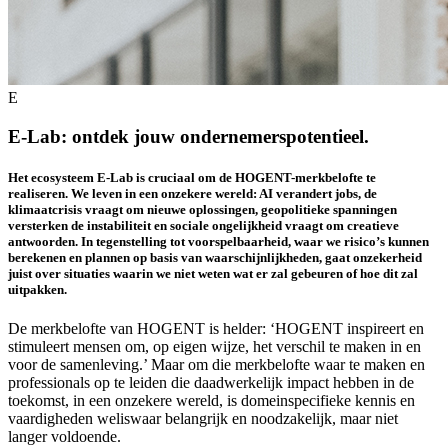
E
E-Lab: ontdek jouw ondernemerspotentieel.
Het ecosysteem E-Lab is cruciaal om de HOGENT-merkbelofte te
realiseren. We leven in een onzekere wereld: AI verandert jobs, de
klimaatcrisis vraagt om nieuwe oplossingen, geopolitieke spanningen
versterken de instabiliteit en sociale ongelijkheid vraagt om creatieve
antwoorden. In tegenstelling tot voorspelbaarheid, waar we risico’s kunnen
berekenen en plannen op basis van waarschijnlijkheden, gaat onzekerheid
juist over situaties waarin we niet weten wat er zal gebeuren of hoe dit zal
uitpakken.
De merkbelofte van HOGENT is helder: ‘HOGENT inspireert en
stimuleert mensen om, op eigen wijze, het verschil te maken in en
voor de samenleving.’ Maar om die merkbelofte waar te maken en
professionals op te leiden die daadwerkelijk impact hebben in de
toekomst, in een onzekere wereld, is domeinspecifieke kennis en
vaardigheden weliswaar belangrijk en noodzakelijk, maar niet
langer voldoende.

+++++

**TASK OBJECTIVE:**
Reproduce every line above as written, skipping pictures.

**ANSWER TO THIS TASK:**
E
E-Lab: ontdek jouw ondernemerspotentieel.
Het ecosysteem E-Lab is cruciaal om de HOGENT-merkbelofte te
realiseren. We leven in een onzekere wereld: AI verandert jobs, de
klimaatcrisis vraagt om nieuwe oplossingen, geopolitieke spanningen
versterken de instabiliteit en sociale ongelijkheid vraagt om creatieve
antwoorden. In tegenstelling tot voorspelbaarheid, waar we risico’s kunnen
berekenen en plannen op basis van waarschijnlijkheden, gaat onzekerheid
juist over situaties waarin we niet weten wat er zal gebeuren of hoe dit zal
uitpakken.
De merkbelofte van HOGENT is helder: ‘HOGENT inspireert en
stimuleert mensen om, op eigen wijze, het verschil te maken in en
voor de samenleving.’ Maar om die merkbelofte waar te maken en
professionals op te leiden die daadwerkelijk impact hebben in de
toekomst, in een onzekere wereld, is domeinspecifieke kennis en
vaardigheden weliswaar belangrijk en noodzakelijk, maar niet
langer voldoende.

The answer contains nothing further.